_Source data_:
★ ★ ★ ★ ★
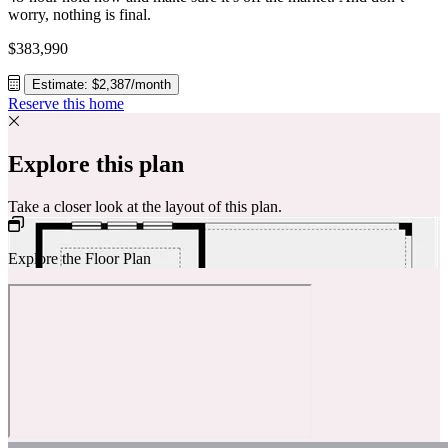
worry, nothing is final.
$383,990
Estimate: $2,387/month
Reserve this home
Explore this plan
Take a closer look at the layout of this plan.
Explore the Floor Plan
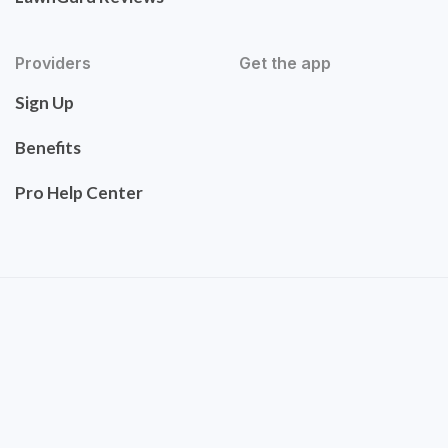
Providers
Get the app
Sign Up
Benefits
Pro Help Center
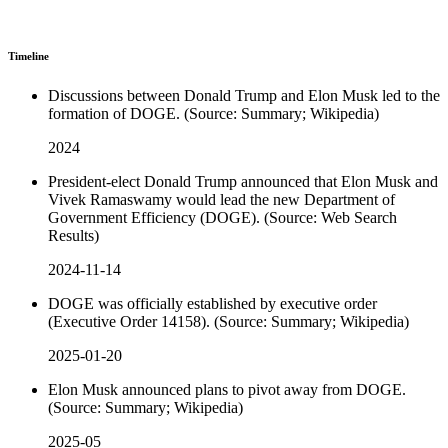
Timeline
Discussions between Donald Trump and Elon Musk led to the
formation of DOGE. (Source: Summary; Wikipedia)
2024
President-elect Donald Trump announced that Elon Musk and
Vivek Ramaswamy would lead the new Department of
Government Efficiency (DOGE). (Source: Web Search
Results)
2024-11-14
DOGE was officially established by executive order
(Executive Order 14158). (Source: Summary; Wikipedia)
2025-01-20
Elon Musk announced plans to pivot away from DOGE.
(Source: Summary; Wikipedia)
2025-05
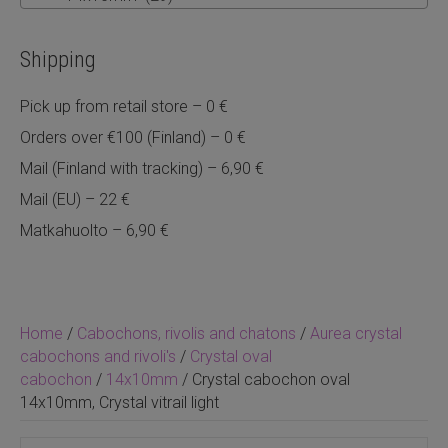
Shipping
Pick up from retail store – 0 €
Orders over €100 (Finland) – 0 €
Mail (Finland with tracking) – 6,90 €
Mail (EU) – 22 €
Matkahuolto – 6,90 €
Home
/
Cabochons, rivolis and chatons
/
Aurea crystal
cabochons and rivoli's
/
Crystal oval
cabochon
/
14x10mm
/ Crystal cabochon oval
14x10mm, Crystal vitrail light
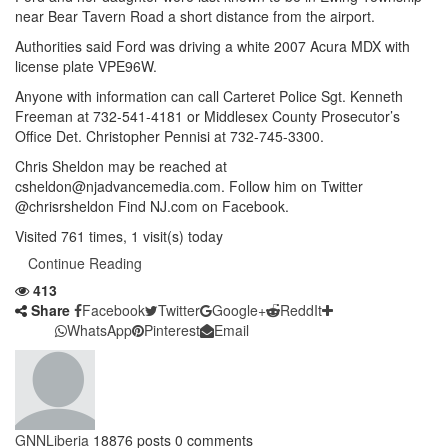
near Bear Tavern Road a short distance from the airport.
Authorities said Ford was driving a white 2007 Acura MDX with
license plate VPE96W.
Anyone with information can call Carteret Police Sgt. Kenneth
Freeman at 732-541-4181 or Middlesex County Prosecutor’s
Office Det. Christopher Pennisi at 732-745-3300.
Chris Sheldon may be reached at
csheldon@njadvancemedia.com. Follow him on Twitter
@chrisrsheldon Find NJ.com on Facebook.
Visited 761 times, 1 visit(s) today
Continue Reading
413
Share
Facebook
Twitter
Google+
ReddIt
WhatsApp
Pinterest
Email
GNNLiberia
18876 posts
0 comments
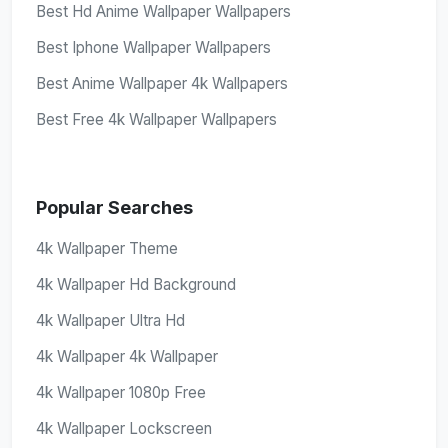
Best Hd Anime Wallpaper Wallpapers
Best Iphone Wallpaper Wallpapers
Best Anime Wallpaper 4k Wallpapers
Best Free 4k Wallpaper Wallpapers
Popular Searches
4k Wallpaper Theme
4k Wallpaper Hd Background
4k Wallpaper Ultra Hd
4k Wallpaper 4k Wallpaper
4k Wallpaper 1080p Free
4k Wallpaper Lockscreen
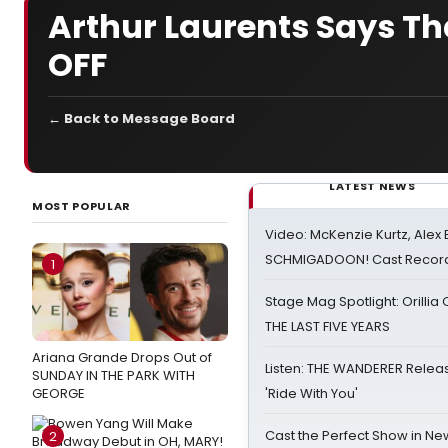
Arthur Laurents Says Th
OFF
← Back to Message Board
LATEST NEWS
MOST POPULAR
Video: McKenzie Kurtz, Alex
SCHMIGADOON! Cast Record 
1
Stage Mag Spotlight: Orilli
THE LAST FIVE YEARS
Ariana Grande Drops Out of
Listen: THE WANDERER Relea
SUNDAY IN THE PARK WITH
GEORGE
'Ride With You'
Cast the Perfect Show in Ne
2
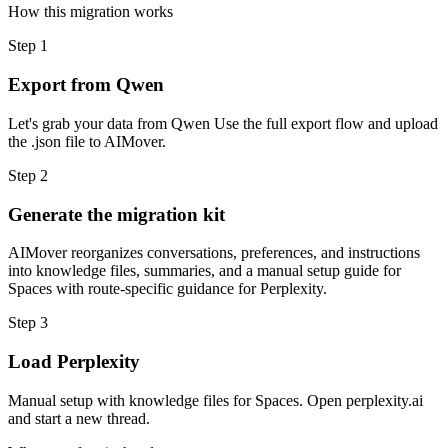
How this migration works
Step
1
Export from Qwen
Let's grab your data from Qwen Use the full export flow and upload
the .json file to AIMover.
Step
2
Generate the migration kit
AIMover reorganizes conversations, preferences, and instructions
into knowledge files, summaries, and a manual setup guide for
Spaces with route-specific guidance for Perplexity.
Step
3
Load Perplexity
Manual setup with knowledge files for Spaces. Open perplexity.ai
and start a new thread.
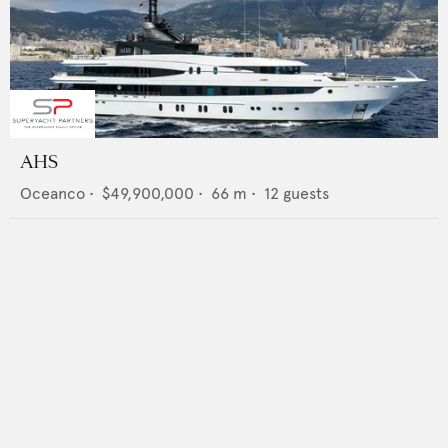
AHS
Oceanco
•
$49,900,000
•
66
m •
12
guests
★ ★ ★ ★ ★
_AIM OF THE TASK_:
Leave every picture out and write out, word for word, the lines from the one that contains "to Message Board" through the last line of the records.

_ANSWER BELOW_:
← Back to Message Board
LATEST NEWS
MOST POPULAR
Video: McKenzie Kurtz, Alex
SCHMIGADOON! Cast Record 
1
Stage Mag Spotlight: Orilli
THE LAST FIVE YEARS
Ariana Grande Drops Out of
Listen: THE WANDERER Relea
SUNDAY IN THE PARK WITH
GEORGE
'Ride With You'
Cast the Perfect Show in Ne
2
How this migration works
Step
1
Export from Qwen
Let's grab your data from Qwen Use the full export flow and upload
the .json file to AIMover.
Step
2
Generate the migration kit
AIMover reorganizes conversations, preferences, and instructions
into knowledge files, summaries, and a manual setup guide for
Spaces with route-specific guidance for Perplexity.
Step
3
Load Perplexity
Manual setup with knowledge files for Spaces. Open perplexity.ai
and start a new thread.
AHS
Oceanco
•
$49,900,000
•
66
m •
12
guests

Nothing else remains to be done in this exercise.